HP 3000 Manuals

Designing Hash Structures [ ALLBASE/SQL Database Administration Guide ] MPE/iX 5.5 Documentation


ALLBASE/SQL Database Administration Guide

Designing Hash Structures 

Like an index, a hash structure specifies up to 16 key columns on a table
to facilitate rapid access to data.  But unlike an index, a hash
structure is not a separate object; instead, it is a way of arranging the
actual table data in DBEFile pages.  To create a hash structure, you must
define a hash key and specify a number of primary pages in a DBEFileSet
containing one or more empty TABLE or MIXED DBEFiles.

Because of the nature of hashing, you can define only one hash structure
for a single table.  You can, however, define multiple B-tree indexes on
the same table.  You cannot define a clustering index, because clustering
affects the physical placement of data, and this would be incompatible
with the physical placement chosen by the hash algorithm.

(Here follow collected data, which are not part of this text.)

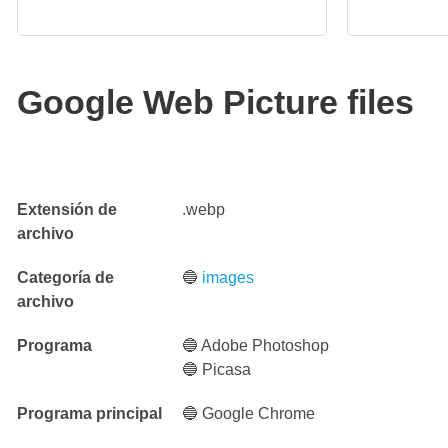
Google Web Picture files
Extensión de
.webp
archivo
Categoría de
🔵
images
archivo
Programa
🔵 Adobe Photoshop
🔵 Picasa
Programa principal
🔵 Google Chrome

Another consequence of hashing is the requirement that you specify a
number of primary pages.  When the table grows to include more data than
will fit on the primary pages, new tuples are placed on overflow pages,
which can be located in the same or in other DBEFiles within the same
DBEFileSet.  The larger the number of overflow pages, the slower the
access to the average tuple.

Understanding the Hash Function 

Each time a row is inserted into the table, a hash function maps the
specified key value to a logical page in the DBEFileSet associated with
the hash structure.  If two keys hash to the same page (in what is called
a collision), then space is allocated on the same page if possible for
both rows.  If space cannot be allocated on the same page, a new page is
allocated (an overflow page) and linked to the old page.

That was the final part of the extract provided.